7. Diversity, tolerance, and inclusion training included in all institutionally funded co-curricular and extra-curricular programming, whenever possible.
Funding for programming should be tied to participation in inclusion training for student leaders, and level of diversity of student participation in programming. Metric: Is there equitable distribution of funding for student programs based on level of diversity of student participation, and student leadership participation in inclusion training?
8. Equitable student representation and participation on decision-making councils and committees on matters involving student life, regardless of whether there is an explicit connection with inclusion.
Ensuring equitable student representation on decision-making councils and committees should not be limited to ones that focus on issues of diversity, tolerance, and inclusion. Metric: What is the level of diversity of student representation on decision-making councils and committees?

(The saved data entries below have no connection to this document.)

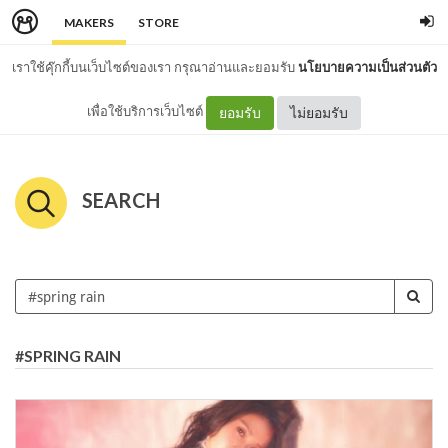
MAKERS
STORE
เราใช้คุ๊กกี้บนเว็บไซต์ของเรา กรุณาอ่านและยอมรับ
นโยบายความเป็นส่วนตัว
เพื่อใช้บริการเว็บไซต์
ยอมรับ
ไม่ยอมรับ
SEARCH
#SPRING RAIN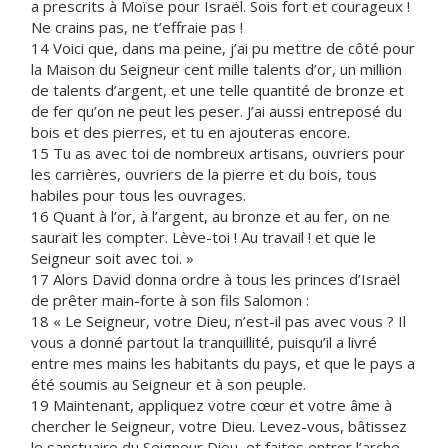
a prescrits à Moïse pour Israël. Sois fort et courageux !
Ne crains pas, ne t’effraie pas !
14 Voici que, dans ma peine, j’ai pu mettre de côté pour
la Maison du Seigneur cent mille talents d’or, un million
de talents d’argent, et une telle quantité de bronze et
de fer qu’on ne peut les peser. J’ai aussi entreposé du
bois et des pierres, et tu en ajouteras encore.
15 Tu as avec toi de nombreux artisans, ouvriers pour
les carrières, ouvriers de la pierre et du bois, tous
habiles pour tous les ouvrages.
16 Quant à l’or, à l’argent, au bronze et au fer, on ne
saurait les compter. Lève-toi ! Au travail ! et que le
Seigneur soit avec toi. »
17 Alors David donna ordre à tous les princes d’Israël
de prêter main-forte à son fils Salomon :
18 « Le Seigneur, votre Dieu, n’est-il pas avec vous ? Il
vous a donné partout la tranquillité, puisqu’il a livré
entre mes mains les habitants du pays, et que le pays a
été soumis au Seigneur et à son peuple.
19 Maintenant, appliquez votre cœur et votre âme à
chercher le Seigneur, votre Dieu. Levez-vous, bâtissez
le sanctuaire du Seigneur Dieu, et faites entrer l’arche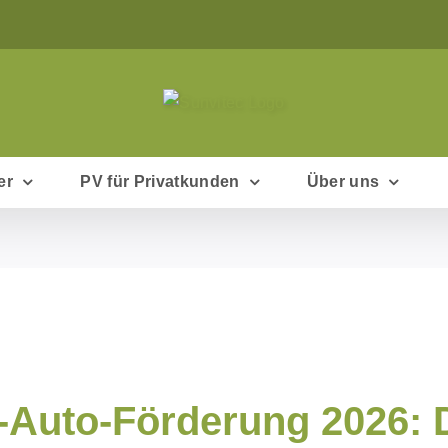
er
PV für Privatkunden
Über uns
-Auto-Förderung 2026: 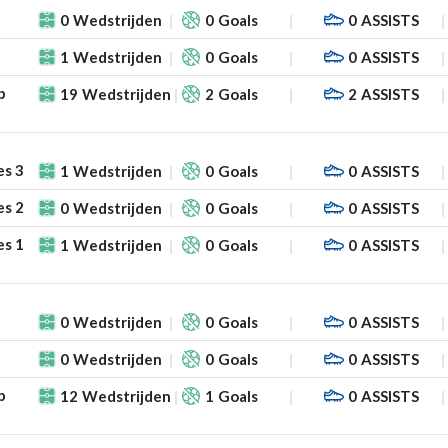
0
Wedstrijden
0
Goals
0
ASSISTS
1
Wedstrijden
0
Goals
0
ASSISTS
p
19
Wedstrijden
2
Goals
2
ASSISTS
es 3
1
Wedstrijden
0
Goals
0
ASSISTS
es 2
0
Wedstrijden
0
Goals
0
ASSISTS
es 1
1
Wedstrijden
0
Goals
0
ASSISTS
0
Wedstrijden
0
Goals
0
ASSISTS
0
Wedstrijden
0
Goals
0
ASSISTS
p
12
Wedstrijden
1
Goals
0
ASSISTS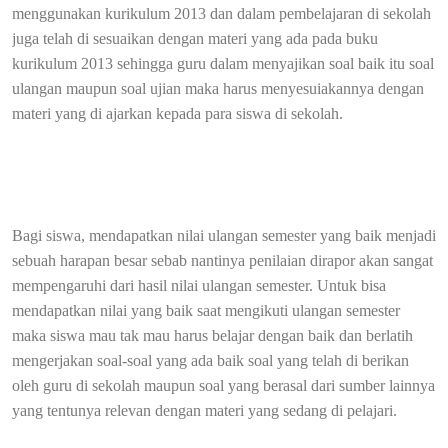
menggunakan kurikulum 2013 dan dalam pembelajaran di sekolah
juga telah di sesuaikan dengan materi yang ada pada buku
kurikulum 2013 sehingga guru dalam menyajikan soal baik itu soal
ulangan maupun soal ujian maka harus menyesuiakannya dengan
materi yang di ajarkan kepada para siswa di sekolah.
Bagi siswa, mendapatkan nilai ulangan semester yang baik menjadi
sebuah harapan besar sebab nantinya penilaian dirapor akan sangat
mempengaruhi dari hasil nilai ulangan semester. Untuk bisa
mendapatkan nilai yang baik saat mengikuti ulangan semester
maka siswa mau tak mau harus belajar dengan baik dan berlatih
mengerjakan soal-soal yang ada baik soal yang telah di berikan
oleh guru di sekolah maupun soal yang berasal dari sumber lainnya
yang tentunya relevan dengan materi yang sedang di pelajari.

9. Allocation of time and resources to develop an institutional culture in which formal counterspaces such as the meetings of the Minority Student STEM Advancement Program and informal counterspaces such as the Queer & Asian student group are valued aspects of the institution.
Access to counterspaces promotes minority student college persistence and their psychological, emotional, and cultural-wellbeing, thereby lessening the psychological costs of college. Metric: Do students from historically marginalized groups report, on campus climate surveys, that there are formal and informal organizations, meetings, and spaces where they feel a strong sense of campus belonging?
10. Administrative staff provide culturally competent, “intrusive” student advising.
Student orientation, advising, and monitoring practices should be differentiated using evidence-based factors that link student characteristics with the likelihood of challenges with campus adjustment, course selection, and persistence through to degree attainment. Metric: What are the student characteristics that are associated with subgroup differences in success at a given institution, and how has student support been differentiated to meet students’ needs?
11. Student access to culturally competent mental health care and therapeutic coping support.
Students from historically marginalized groups experience adjustment disorders and stressors associated with cultural conflicts and with racial, ethnic, and other identity-based marginalization that require the support of therapists who are equipped to provide culturally competent care. Metric: What are the diversity gaps among the mental health staff, and what are the diversity gaps in student utilization of and satisfaction with care?